Some major pipelines are influenced by peripheral engineering construction and may generate certain horizontal displacement and settlement, and in order to ensure the safety of the major pipelines, observation points need to be buried for monitoring the displacement and deformation of peripheral important underground pipelines in the construction process; the existing monitoring hole forming process adopts a drilling method, so that a major pipeline can be damaged or a protective layer and an anticorrosive layer of the pipeline wall can be damaged in the hole forming process, and adverse effects or potential safety hazards are directly or indirectly caused.

At present, in geotechnical engineering investigation on municipal lines, a diamond bit, a composite bit or a hard alloy bit used in conventional drilling is limited and partially deviated due to underground pipeline data provided in the aspect of geophysical prospecting in the construction process, the situation of underground pipelines is broken, adverse social influence is caused, and great economic loss is brought to a surveying unit.

Due to engineering safety considerations and design and construction requirements, in some cases, the conventional pipeline detection method in the aspect of geophysical prospecting cannot accurately detect the pipeline, accurate positioning (such as large-size and large-burial-depth oil pipelines, gas pipelines, water supply pipes, pressure sewage pipes and the like) is required, and drilling hole matching is often required to accurately detect the plane position and burial depth of the pipeline in order to eliminate interference factors due to the limitation of the technical method. Conventional exploration equipment is easy to damage pipelines, and at present, in the aspect of special detection of pipelines, the adopted equipment is low in mechanical degree, original in construction means, low in working efficiency and poor in detection effect. When the probe is touched, the probe needs to be opened from far to near step by step, and generally 4-8 drill holes are needed for accurately touching the pipeline position.
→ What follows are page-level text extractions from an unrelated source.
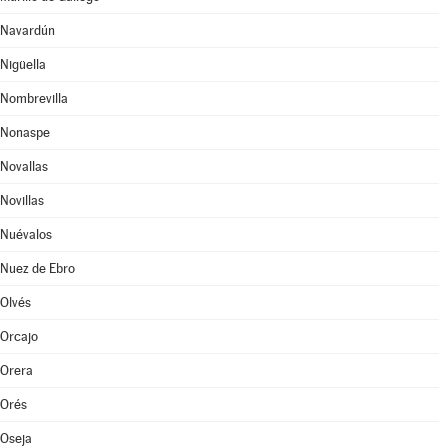
Navardún
Nigüella
Nombrevilla
Nonaspe
Novallas
Novillas
Nuévalos
Nuez de Ebro
Olvés
Orcajo
Orera
Orés
Oseja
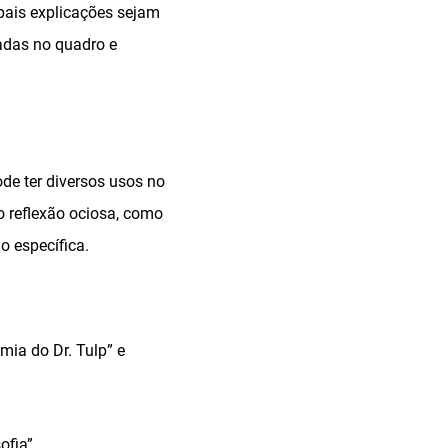
pais explicações sejam
adas no quadro e
de ter diversos usos no
o reflexão ociosa, como
o específica.
mia do Dr. Tulp” e
ofia”.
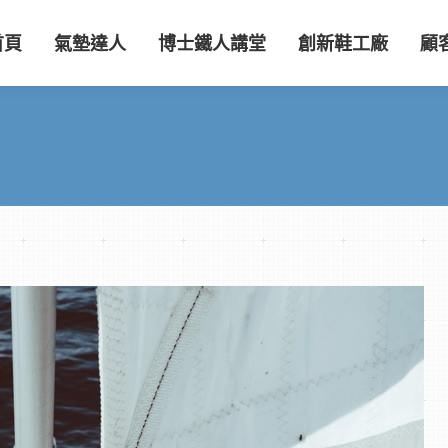
首頁
氣墊達人
博士鐵人講堂
創新鞋工廠
顧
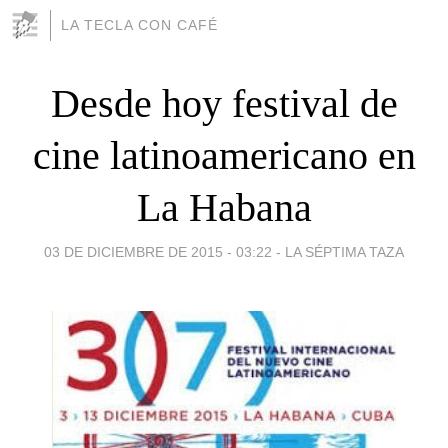
LA TECLA CON CAFÉ
Desde hoy festival de
cine latinoamericano en
La Habana
03 DE DICIEMBRE DE 2015 - 03:22
-
LA SÉPTIMA TAZA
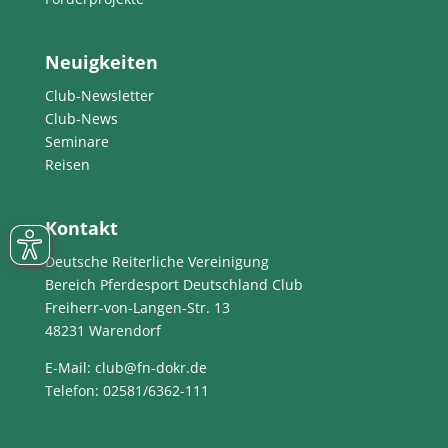
Neuigkeiten
Club-Newsletter
Club-News
Seminare
Reisen
Kontakt
Deutsche Reiterliche Vereinigung
Bereich Pferdesport Deutschland Club
Freiherr-von-Langen-Str. 13
48231 Warendorf
E-Mail
: club@fn-dokr.de
Telefon: 02581/6362-111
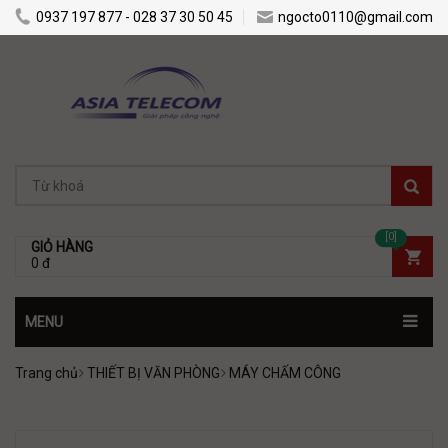
0937 197 877 - 028 37 30 50 45
ngocto0110@gmail.com
[0]
GIỎ HÀNG
0 đ
MENU
Trang chủ
THIẾT BỊ VĂN PHÒNG
MÁY CHẤM CÔNG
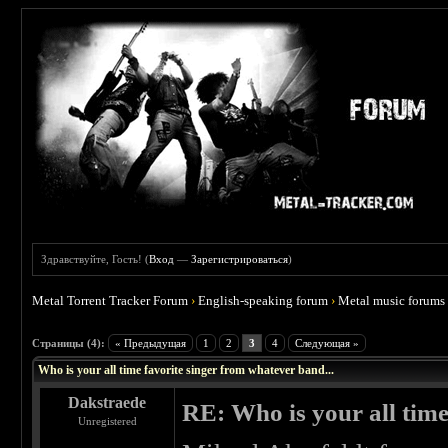
Здравствуйте, Гость! (
Вход
—
Зарегистрироваться
)
Metal Torrent Tracker Forum
›
English-speaking forum
›
Metal music forums
 0
Страницы (4):
« Предыдущая
1
2
3
4
Следующая »
Who is your all time favorite singer from whatever band...
Dakstraede
RE: Who is your all time
Unregistered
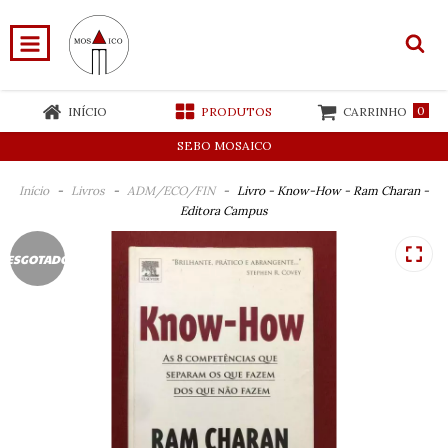
0
INÍCIO
PRODUTOS
CARRINHO
SEBO MOSAICO
Início
-
Livros
-
ADM/ECO/FIN
-
Livro - Know-How - Ram Charan -
Editora Campus
ESGOTADO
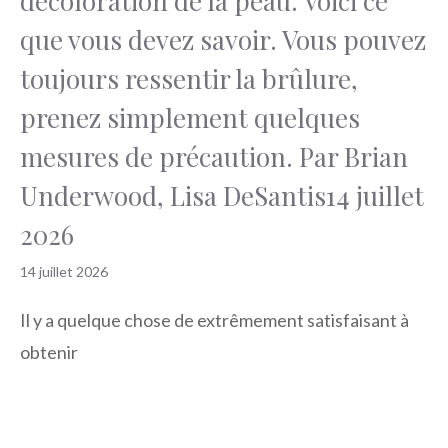
décoloration de la peau. Voici ce
que vous devez savoir. Vous pouvez
toujours ressentir la brûlure,
prenez simplement quelques
mesures de précaution. Par Brian
Underwood, Lisa DeSantis14 juillet
2026
14 juillet 2026
Il y a quelque chose de extrêmement satisfaisant à
obtenir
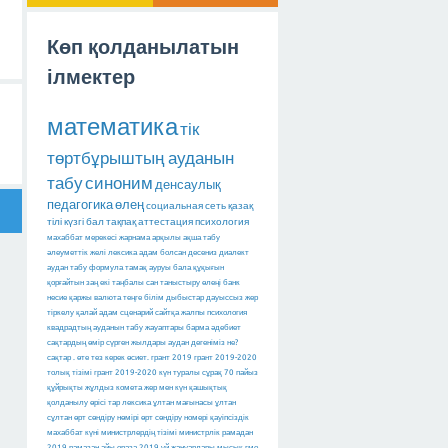
Көп қолданылатын
ілмектер
математика
тік
төртбұрыштың ауданын
табу
синоним
денсаулық
педагогика
өлең
социальная сеть
қазақ
тілі
күзгі бал
тақпақ
аттестация
психология
махаббат мерекесі
жарнама арқылы ақша табу
әлеуметтік желі
лексика
адам болсан десениз
диалект
аудан табу
формула
тамақ ауруы
бала құқығын
қорғайтын заң
екі таңбалы сан
таныстыру өлеңі
банк
несие
қаржы
валюта
теңге
білім
дыбыстар
дауыссыз
жер
тіркелу
қалай
адам
сценарий
сайтқа
жалпы психология
квадрадтың ауданын табу
жауаптары барма
әдебиет
сақтардың өмір сүрген жылдары
аудан дегеніміз не?
сақтар
.
өте тез керек
өсиет.
грант 2019
грант 2019-2020
толық тізімі
грант 2019-2020
күн туралы сұрақ
70 пайыз
құйрықты жұлдыз
комета
жер мен күн
қашықтық
қолданылу өрісі тар лексика
ұлтан мағынасы
ұлтан
сұлтан
өрт сөндіру нөмірі
өрт сөндіру номері
қауіпсіздік
махаббат күні
министрлердің тізімі
министрлік
рамадан
2019
рамазан айы
ораза 2019
үй жануарлары
мысық
гмо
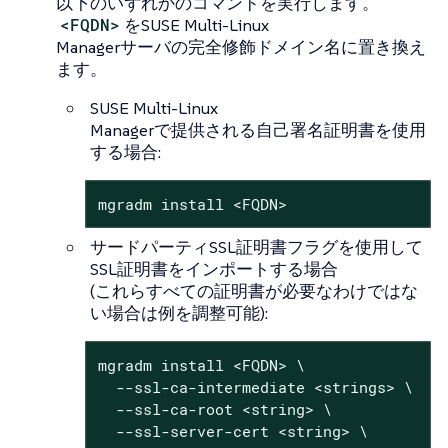
以下のいずれかのコマンドを実行します。
<FQDN>
をSUSE Multi-Linux
Managerサーバの完全修飾ドメイン名に置き換え
ます。
SUSE Multi-Linux
Managerで提供される自己署名証明書を使用
する場合:
mgradm install <FQDN>
サードパーティSSL証明書フラグを使用して
SSL証明書をインポートする場合
(これらすべての証明書が必要なわけではな
い場合は例を調整可能):
mgradm install <FQDN> \

  --ssl-ca-intermediate <strings> \

  --ssl-ca-root <string> \

  --ssl-server-cert <string> \
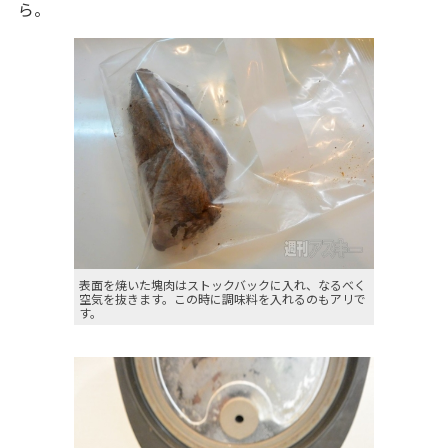
ら。
表面を焼いた塊肉はストックバックに入れ、なるべく
空気を抜きます。この時に調味料を入れるのもアリで
す。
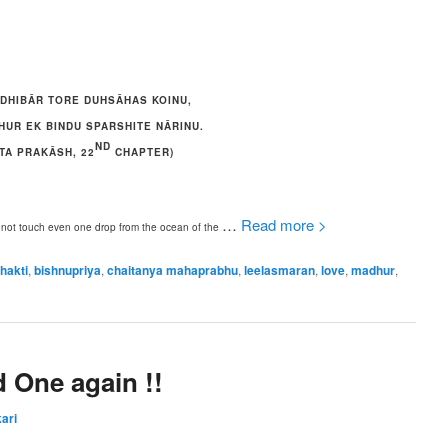
DHIBĀR TORE DUHSĀHAS KOINU,
HUR EK BINDU SPARSHITE NĀRINU.
ND
TA PRAKĀSH, 22
CHAPTER)
…
Read more >
ld not touch even one drop from the ocean of the
hakti
,
bishnupriya
,
chaitanya mahaprabhu
,
leelasmaran
,
love
,
madhur
,
d One again !!
ari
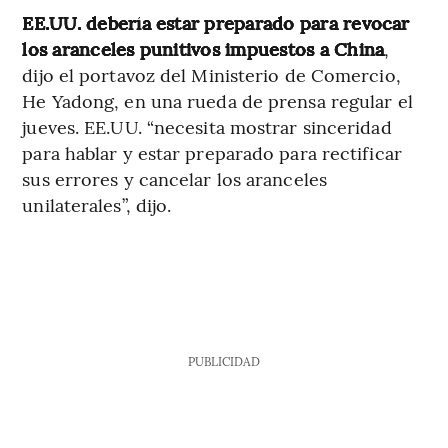
EE.UU. debería estar preparado para revocar
los aranceles punitivos impuestos a China
,
dijo el portavoz del Ministerio de Comercio,
He Yadong, en una rueda de prensa regular el
jueves. EE.UU. “necesita mostrar sinceridad
para hablar y estar preparado para rectificar
sus errores y cancelar los aranceles
unilaterales”, dijo.
PUBLICIDAD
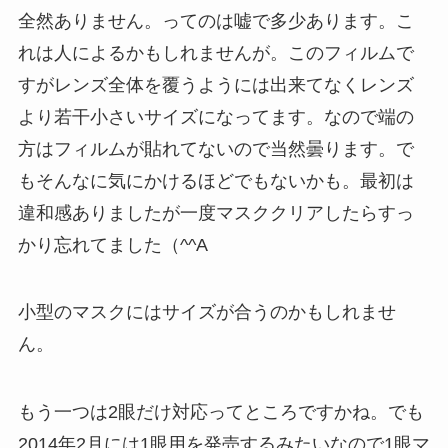
全然ありません。ってのは嘘で多少あります。こ
れは人によるかもしれませんが。このフィルムで
すがレンズ全体を覆うようには出来てなくレンズ
より若干小さいサイズになってます。なので端の
方はフィルムが貼れてないので当然曇ります。で
もそんなに気にかけるほどでもないかも。最初は
違和感ありましたが一度マスククリアしたらすっ
かり忘れてました（^^A
小型のマスクにはサイズが合うのかもしれませ
ん。
もう一つは2眼だけ対応ってところですかね。でも
2014年2月には1眼用を発売するみたいなので1眼マ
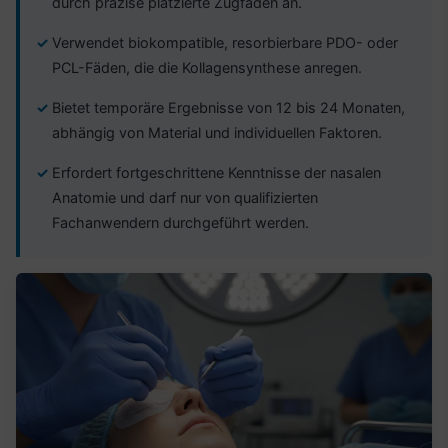
durch präzise platzierte Zugfäden an.
Verwendet biokompatible, resorbierbare PDO- oder
PCL-Fäden, die die Kollagensynthese anregen.
Bietet temporäre Ergebnisse von 12 bis 24 Monaten,
abhängig von Material und individuellen Faktoren.
Erfordert fortgeschrittene Kenntnisse der nasalen
Anatomie und darf nur von qualifizierten
Fachanwendern durchgeführt werden.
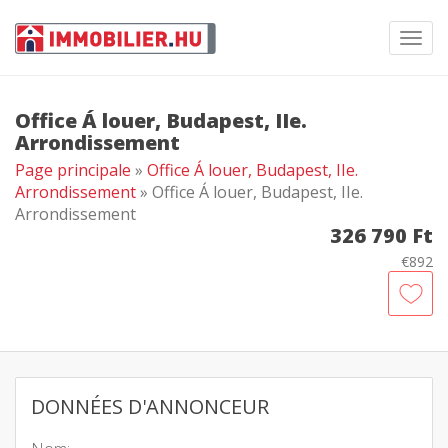
Toggl
navig
Office Á louer, Budapest, IIe.
Arrondissement
Page principale
»
Office Á louer, Budapest, IIe.
Arrondissement
» Office Á louer, Budapest, IIe.
Arrondissement
326 790 Ft
€892
DONNÉES D'ANNONCEUR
As shown in fig. 1, when a pipeline probing is performed by using a conventional drilling method, the specific steps are as follows:

step one, according to the collected data, when a pipeline possibly exists in a certain range, a hole is opened at a distance of 3-5 meters away from the position where the pipeline possibly exists;

connecting the rock core pipe with the hole to the plain soil filling layer or the original soil layer by using a hard alloy drill bit or a composite bit;

thirdly, slowly and circularly drilling in a soft soil layer by using static pressure or pressure less than 1 Mpa;

drilling to a given depth, and lowering a geophysical prospecting instrument to detect when the pipeline is not encountered, so as to determine the approximate pipeline position;

and step five, approaching the pipeline in a step-by-step manner by 0.5-1.0 m towards the direction of the pipeline, and repeating the step two to the step four until the position of the pipeline is detected.

The method needs to probe the pipeline from far to near gradually at a certain position away from the pipeline during probing the pipeline, and the efficiency is low. Once touching the pipeline during probing, the pipeline is difficult to detect during drilling and is inevitably damaged.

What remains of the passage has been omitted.